Sadly, the Pakistani TV industry seems in no serious mood to take the charge of being the trendsetters, instead they are vehemently involved in their lust for higher Target Rating Points. Therefore, they end up following what the general public or the layman likes. Take in consideration our morning shows and you will easily understand what I mean. There is hardly any meaningful discussion in those shows. And even if the intelligent and witty hosts find an issue to be scrutinized by experts, it’s mostly about beauty and certain domestic issues. Then there is another drastic and horrid aspect to it, which is organizing weddings on the sets of something called a morning show. These Pakistani TV shows are not aimed at raising the mental level of an average housewife by diverting her attention to learning and to other lucrative hobbies but rather provide cheap entertainment to her that can supposedly relieve her daily life stress.

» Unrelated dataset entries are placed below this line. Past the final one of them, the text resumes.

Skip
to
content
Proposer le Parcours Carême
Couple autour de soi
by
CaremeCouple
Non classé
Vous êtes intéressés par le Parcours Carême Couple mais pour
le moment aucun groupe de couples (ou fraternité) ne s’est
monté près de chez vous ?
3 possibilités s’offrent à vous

Not only does the morning of an average Pakistani housewife begin like this, but it’s the whole day that she watches less innovative stuff on television. There are a number of television serials currently on-aired that portray woman as beings of a fragile and weaker gender. You will mostly see lead actresses in Pakistani TV bursting in sobs and tears rather than taking a tough and unshakable stand for them. There have been serials like Mere Qatil Mere Dildaar on Hum TV where the lead female character was initially shown as a weak woman but as the situation unfolded, viewers saw the character as that of a lady having high self-worth. The character of Maham, played by Mahvish Hayat was a better one if compared to the character that was Khirad in Humsafar.  Bandi, an ARY Digital serial, however, completely stands against the bleak picture that many other television plays provide with regard to women and their strength; but then again we have a traumatizing serial such as Ek Tammanna Lahasil Si. EKLS has crossed all limits of dissatisfying sagacious viewers by presenting an extremely nek-parveen kind of character, Nazia.

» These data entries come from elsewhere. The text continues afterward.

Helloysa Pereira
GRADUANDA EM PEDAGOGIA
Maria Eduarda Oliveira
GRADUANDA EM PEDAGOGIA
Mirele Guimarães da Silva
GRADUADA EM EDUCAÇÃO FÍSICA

Portraying reality is important because in our social setup exist several women issues, but one should also try to produce solutions to these problems using the medium of television dramas. What Pakistani TV channels do is depict the actual conditions to such a high extent and with much zeal and fervor that they forget about the solution and leave no profound and positive impact on the lives of their viewers. Need of the time is to have sensible and learned writers as well as thoughtful female actresses who should be wise enough to weigh the causes and effects of any character they do and make a good analysis before accepting anything that is presented to them.